As the rotational speed of a centrifuge is usually specified in RPM, the following formula is often used for convenience:[1]

${\displaystyle k={\frac {2.53\cdot 10^{5}\times \ln(r_{\rm {max}}/r_{\rm {min}})}{({\rm {{RPM}/1000)^{2}}}}}}$

Centrifuge manufacturers usually specify the minimum, maximum and average radius of a rotor, as well as the ${\displaystyle k}$ factor of a centrifuge-rotor combination.

For runs with a rotational speed lower than the maximum rotor-speed, the ${\displaystyle k}$ factor has to be adjusted:

${\displaystyle k_{\rm {adj}}=k\left({\frac {\mbox{maximum rotor-speed}}{\mbox{actual rotor-speed}}}\right)}$2

The K-factor is related to the sedimentation coefficient ${\displaystyle S}$ by the formula:

${\displaystyle T={\frac {K}{S}}}$

Where ${\displaystyle T}$ is the time to pellet a certain particle in hours.

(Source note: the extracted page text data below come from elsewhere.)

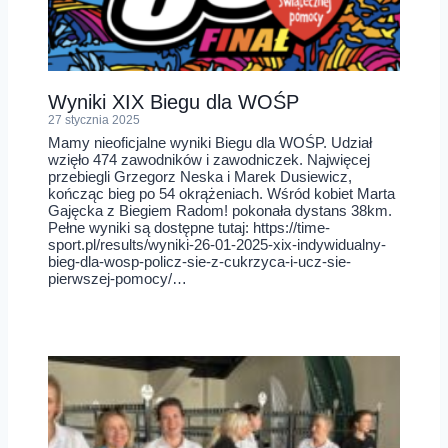
Wyniki XIX Biegu dla WOŚP
27 stycznia 2025
Mamy nieoficjalne wyniki Biegu dla WOŚP. Udział
wzięło 474 zawodników i zawodniczek. Najwięcej
przebiegli Grzegorz Neska i Marek Dusiewicz,
kończąc bieg po 54 okrążeniach. Wśród kobiet Marta
Gajęcka z Biegiem Radom! pokonała dystans 38km.
Pełne wyniki są dostępne tutaj: https://time-
sport.pl/results/wyniki-26-01-2025-xix-indywidualny-
bieg-dla-wosp-policz-sie-z-cukrzyca-i-ucz-sie-
pierwszej-pomocy/…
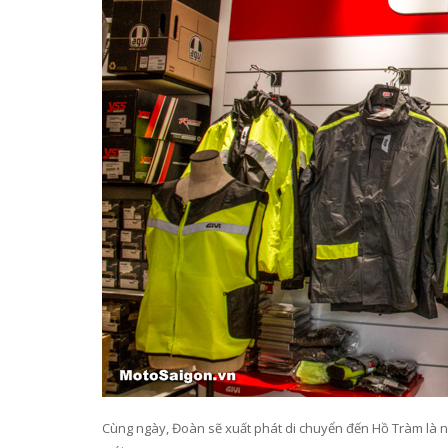
Cùng ngày, Đoàn sẽ xuất phát di chuyển đến Hồ Tràm là nơ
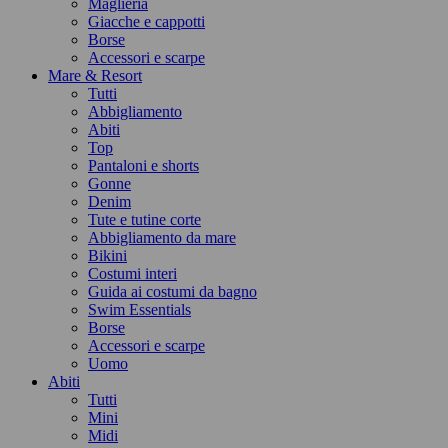
Maglieria
Giacche e cappotti
Borse
Accessori e scarpe
Mare & Resort
Tutti
Abbigliamento
Abiti
Top
Pantaloni e shorts
Gonne
Denim
Tute e tutine corte
Abbigliamento da mare
Bikini
Costumi interi
Guida ai costumi da bagno
Swim Essentials
Borse
Accessori e scarpe
Uomo
Abiti
Tutti
Mini
Midi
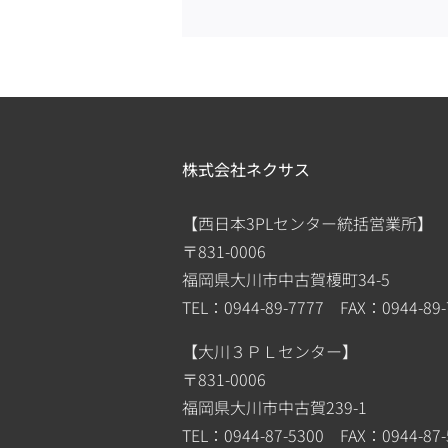
株式会社ネクサス
【西日本3PLセンター統括営業所】
〒831-0006
福岡県大川市中古賀榎町34-5
TEL：0944-89-7777 FAX：0944-89-
【大川３ＰＬセンター】
〒831-0006
福岡県大川市中古賀239-1
TEL：0944-87-5300 FAX：0944-87-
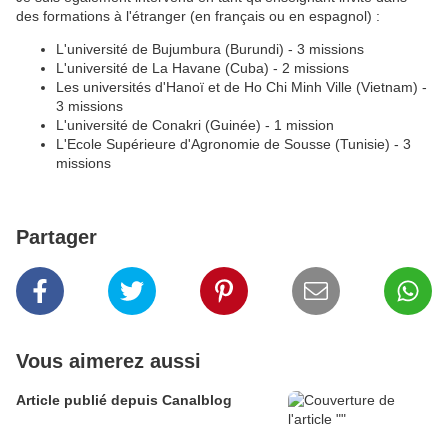
des formations à l'étranger (en français ou en espagnol) :
L'université de Bujumbura (Burundi) - 3 missions
L'université de La Havane (Cuba) - 2 missions
Les universités d'Hanoï et de Ho Chi Minh Ville (Vietnam) -
3 missions
L'université de Conakri (Guinée) - 1 mission
L'Ecole Supérieure d'Agronomie de Sousse (Tunisie) - 3
missions
Partager
Vous aimerez aussi
Article publié depuis Canalblog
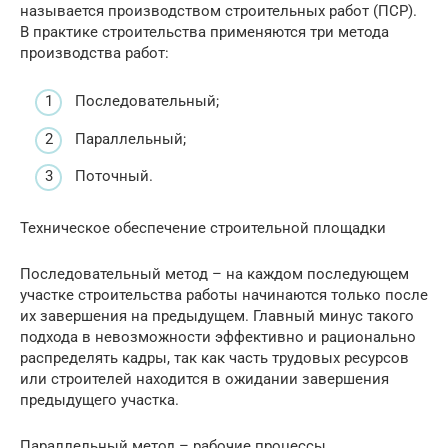
называется производством строительных работ (ПСР).
В практике строительства применяются три метода
производства работ:
Последовательный;
Параллельный;
Поточный.
Техническое обеспечение строительной площадки
Последовательный метод – на каждом последующем
участке строительства работы начинаются только после
их завершения на предыдущем. Главный минус такого
подхода в невозможности эффективно и рационально
распределять кадры, так как часть трудовых ресурсов
или строителей находится в ожидании завершения
предыдущего участка.
Параллельный метод – рабочие процессы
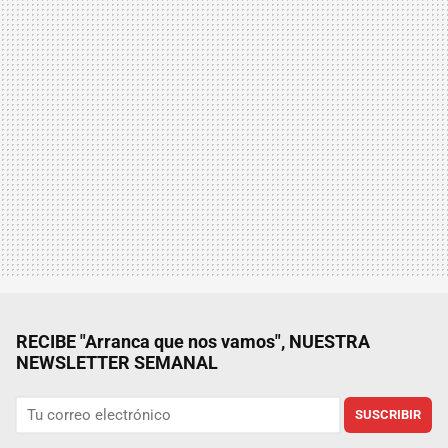
RECIBE "Arranca que nos vamos", NUESTRA
NEWSLETTER SEMANAL
SUSCRIBIR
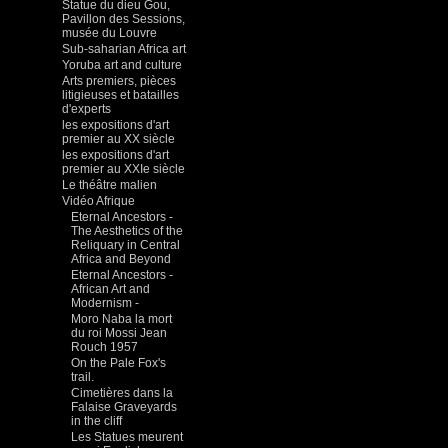
Statue du dieu Gou,
Pavillon des Sessions,
musée du Louvre
Sub-saharian Africa art
Yoruba art and culture
Arts premiers, pièces
litigieuses et batailles
d'experts
les expositions d'art
premier au XX siècle
les expositions d'art
premier au XXIe siècle
Le théâtre malien
Vidéo Afrique
Eternal Ancestors -
The Aesthetics of the
Reliquary in Central
Africa and Beyond
Eternal Ancestors -
African Art and
Modernism -
Moro Naba la mort
du roi Mossi Jean
Rouch 1957
On the Pale Fox's
trail.
Cimetières dans la
Falaise Graveyards
in the cliff
Les Statues meurent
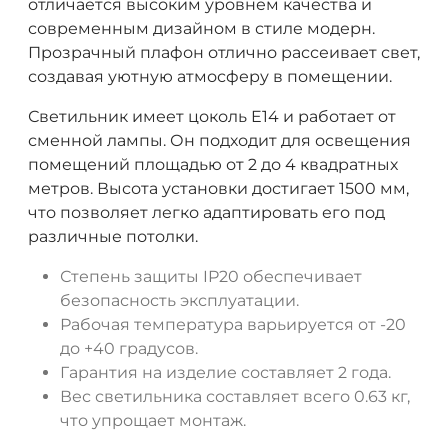
отличается высоким уровнем качества и
современным дизайном в стиле модерн.
Прозрачный плафон отлично рассеивает свет,
создавая уютную атмосферу в помещении.
Светильник имеет цоколь E14 и работает от
сменной лампы. Он подходит для освещения
помещений площадью от 2 до 4 квадратных
метров. Высота установки достигает 1500 мм,
что позволяет легко адаптировать его под
различные потолки.
Степень защиты IP20 обеспечивает
безопасность эксплуатации.
Рабочая температура варьируется от -20
до +40 градусов.
Гарантия на изделие составляет 2 года.
Вес светильника составляет всего 0.63 кг,
что упрощает монтаж.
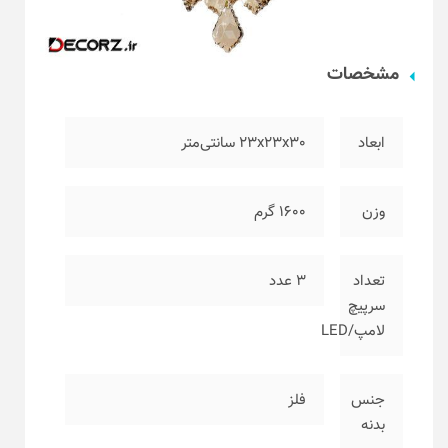
مشخصات
ابعاد
۲۳x23x30 سانتی‌متر
وزن
۱۶۰۰ گرم
تعداد
۳ عدد
سرپیچ
لامپ/LED
جنس
فلز
بدنه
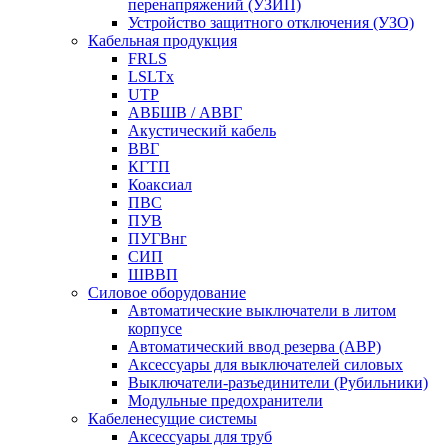
перенапряжений (УЗИП)
Устройство защитного отключения (УЗО)
Кабельная продукция
FRLS
LSLTx
UTP
АВБШВ / АВВГ
Акустический кабель
ВВГ
КГТП
Коаксиал
ПВС
ПУВ
ПУГВнг
СИП
ШВВП
Силовое оборудование
Автоматические выключатели в литом
корпусе
Автоматический ввод резерва (АВР)
Аксессуары для выключателей силовых
Выключатели-разъединители (Рубильники)
Модульные предохранители
Кабеленесущие системы
Аксессуары для труб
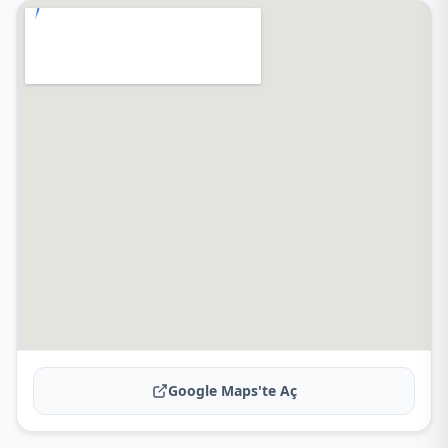
Google Maps'te Aç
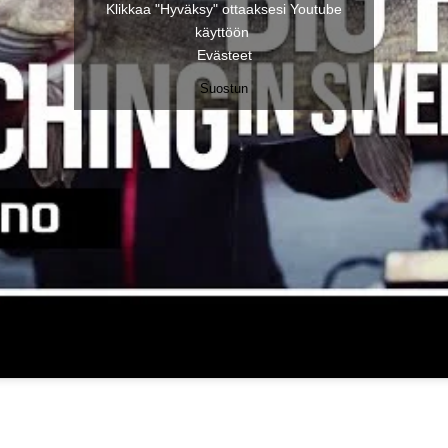
Klikkaa "Hyväksy" ottaaksesi Youtube
käyttöön
Evästeet
Suostun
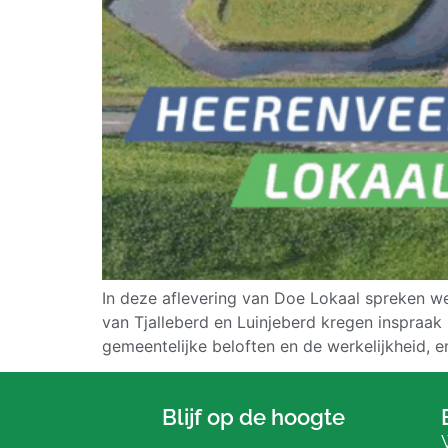
In deze aflevering van Doe Lokaal spreken we
van Tjalleberd en Luinjeberd kregen inspraak
gemeentelijke beloften en de werkelijkheid, 
Blijf op de hoogte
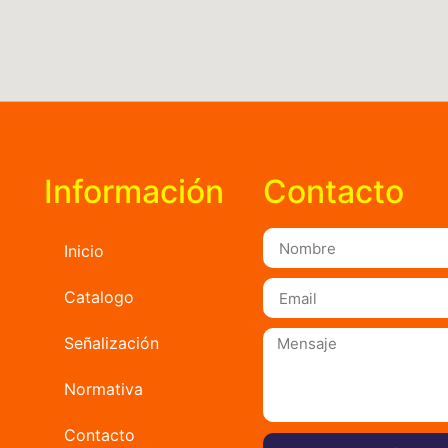
Información
Contacto
Inicio
Catalogo
Señalización
Normativa
Contacto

Since ${\displaystyle S}$ is a constant for a certain particle, this relationship can be used to interconvert between different rotors.

${\displaystyle {\frac {T_{1}}{K_{1}}}={\frac {T_{2}}{K_{2}}}}$

Where ${\displaystyle T_{1}}$ is the time to pellet in one rotor, and ${\displaystyle K_{1}}$ is the K-factor of that rotor. ${\displaystyle K_{2}}$ is the K-factor of the other rotor, and ${\displaystyle T_{2}}$, the time to pellet in the other rotor, can be calculated. In this manner, one does not need access to the exact rotor cited in a protocol, as long as the K-factor can be calculated. Many online calculators are available to perform the calculations for common rotors.